University of Texas officials project that this fall's entering freshman class could be the largest in school history, with universitywide enrollment potentially ranking second-largest.
The surge in enrollment comes as the Austin flagship is striving to raise four-year graduation rates dramatically, from 50.9 percent for the class of 2011 to 70 percent for this fall's entering freshmen. A larger student body makes that task all the more challenging because of the need to ensure that students can get into the classes they need to avoid detours on the road to a cap and gown.
Officials expect about 8,000 freshmen to enroll this fall, up from 7,149 last year. A record 7,935 students enrolled in 2002.
"It's going to be a close call," Kedra Ishop, vice provost and director of admissions, said Tuesday. "I don't often wish for second, but this might be the time."
Officials are projecting total enrollment of 51,500, second to 52,261 in 2002. Firmer figures won't be compiled until the 12th day of the fall semester.
In a 2010 post on his blog, "Tower Talk," UT President Bill Powers said of enrollment, "When we exceed 50,000, we aggravate a serious shortage of undergraduate laboratory space for classes our students need to graduate."
For example, engineering students need to take a physics lab in the spring of their freshman year to stay on track to graduate in four years, and health professional majors need a chemistry lab in that semester.
But David Laude, senior vice provost of enrollment and graduation management, said the university is now well-prepared to accommodate the increased demand. Lab space and faculty assignments have been adjusted in the past three years as enrollment has hovered around 51,000.

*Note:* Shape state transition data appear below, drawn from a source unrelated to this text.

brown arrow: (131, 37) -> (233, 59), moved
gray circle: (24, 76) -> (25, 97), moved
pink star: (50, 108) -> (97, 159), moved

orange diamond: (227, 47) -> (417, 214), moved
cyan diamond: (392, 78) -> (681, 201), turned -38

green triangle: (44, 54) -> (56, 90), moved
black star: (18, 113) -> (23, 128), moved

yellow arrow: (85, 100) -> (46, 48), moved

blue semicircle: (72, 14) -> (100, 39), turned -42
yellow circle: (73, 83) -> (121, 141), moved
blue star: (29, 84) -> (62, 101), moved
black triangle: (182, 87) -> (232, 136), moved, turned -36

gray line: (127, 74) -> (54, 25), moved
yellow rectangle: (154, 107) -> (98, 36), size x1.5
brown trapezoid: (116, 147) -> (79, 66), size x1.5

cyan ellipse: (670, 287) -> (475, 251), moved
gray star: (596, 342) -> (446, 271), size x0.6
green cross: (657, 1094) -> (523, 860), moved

"It's a large university," Laude said. "We have resources to redistribute as we need to take care of the students. As they come through orientation now, they're all getting the seats they need in their courses."
Some of the increase in enrollment is by design, and some is unexpected.

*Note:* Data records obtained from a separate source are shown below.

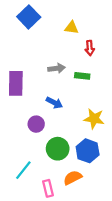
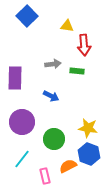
red arrow: (90, 48) -> (84, 45), size x1.5
yellow star: (94, 119) -> (88, 128), moved
purple circle: (36, 124) -> (22, 122), moved, size x1.6
blue hexagon: (88, 151) -> (89, 154), moved

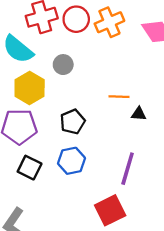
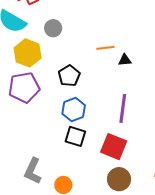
black square: (30, 168) -> (75, 136), moved
red square: (110, 210) -> (114, 147), turned -32

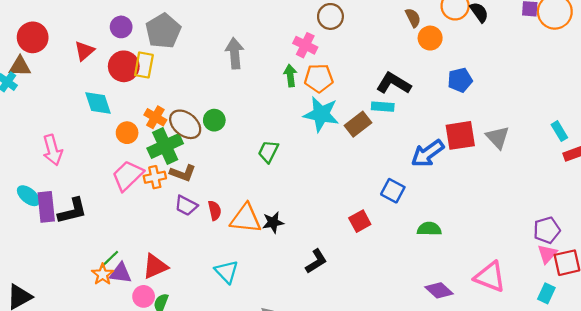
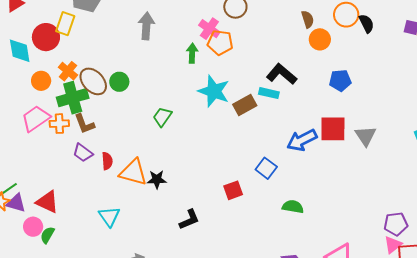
red circle: (124, 66) -> (46, 37), moved
orange pentagon: (319, 78) -> (220, 43), moved
brown L-shape: (183, 173) -> (84, 124), turned 40
red triangle: (155, 266) -> (47, 202), turned 40

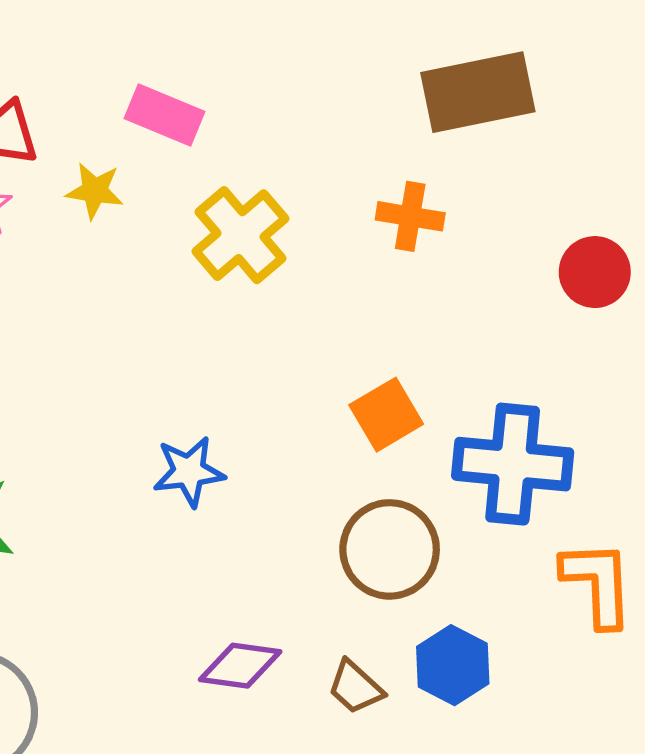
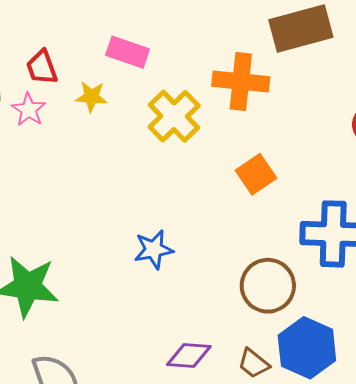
orange cross: (410, 216) -> (241, 81), moved, size x1.5
orange square: (386, 415) -> (256, 174), moved
blue hexagon: (453, 665) -> (307, 348), size x1.4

In recent years, freshman enrollment has hovered around 7,200. Officials decided this year to shoot for a class of 7,400 to 7,600, to accommodate some well-qualified students who are not entitled to automatic admission under state law by virtue of class rank, Ishop said. In addition, officials stepped up recruitment efforts aimed at getting sought-after students to enroll — for example, by placing phone calls to them.
But assembling a freshman class is not an exact science, Ishop said. The university offered admission to 16,560 applicants, and 8,484 have signaled their intention to enroll by submitting a $200 deposit. Of the 8,484, about 8,000 are expected to enroll. The drop-off, known as the "summer melt," is largely a function of some students deciding to attend another school.
Besides offers from other schools, various considerations play into students' decisions on whether to enroll, including cost, financial aid, family considerations and, as Ishop put it, "the whims of 17- and 18-year-olds."